Wednesday, November 19, 2008

Romney, the auto industry, and short attention spans

It looks like Mitt Romney is counting on short attention spans to win the 2012 Republican nomination for President.

I just read this in Liberty Maven:

For once it seems that when it comes to the auto industry bailout Ron Paul agrees with Mitt Romney, or is it the other way around? Romney said the following about the bailouts in a New York Times op-ed.

“If General Motors, Ford and Chrysler get the bailout that their chief executives asked for yesterday, you can kiss the American automotive industry goodbye.

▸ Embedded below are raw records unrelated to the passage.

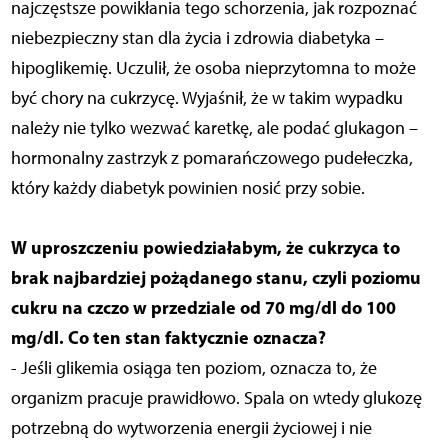
najczęstsze powikłania tego schorzenia, jak rozpoznać
niebezpieczny stan dla życia i zdrowia diabetyka –
hipoglikemię. Uczulił, że osoba nieprzytomna to może
być chory na cukrzycę. Wyjaśnił, że w takim wypadku
należy nie tylko wezwać karetkę, ale podać glukagon –
hormonalny zastrzyk z pomarańczowego pudełeczka,
który każdy diabetyk powinien nosić przy sobie.
W uproszczeniu powiedziałabym, że cukrzyca to
brak najbardziej pożądanego stanu, czyli poziomu
cukru na czczo w przedziale od 70 mg/dl do 100
mg/dl. Co ten stan faktycznie oznacza?
- Jeśli glikemia osiąga ten poziom, oznacza to, że
organizm pracuje prawidłowo. Spala on wtedy glukozę
potrzebną do wytworzenia energii życiowej i nie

It won’t go overnight, but its demise will be virtually guaranteed.”

“Without that bailout, Detroit will need to drastically restructure itself. With it, the automakers will stay the course — the suicidal course of declining market shares, insurmountable labor and retiree burdens, technology atrophy, product inferiority and never-ending job losses. Detroit needs a turnaround, not a check.”

But I had a nagging feeling in the back of my head as I read this - wasn't Romney saying something different when he was running in the Michigan primary? I checked Slate, and I was right:

Romney ran in Michigan the way many people thought he should have from the start: as a man from the business world who could fix their problems. He also pandered robustly. Romney told Michiganders he would protect them from the business cycle and save their jobs. (It was a neat trick that Romney could win support for his success in the business world—where he succeeded by not protecting every job—while simultaneously promising to protect every job.) McCain had decided not to tell locals what they wanted to hear and said that some jobs weren't coming back. McCain said he'd cut pork-barrel projects. Romney promised Michigan-specific help from Washington. (At times it felt like he was running for Senate.)

So why was Romney promising Michigan-specific help in the beginning of the year, and is now opposing that help at the end of the year?

P.S. As I was writing this post, FriendFeed user Paul made the following comment:

Romney is running for President in 2012. If he's wrong nobody will care because there will be a whole new set of issues to debate and no one will care. If he's right he'll remind us about how right he was. Plus he has the added luxury of not having any of his solutions put to the test.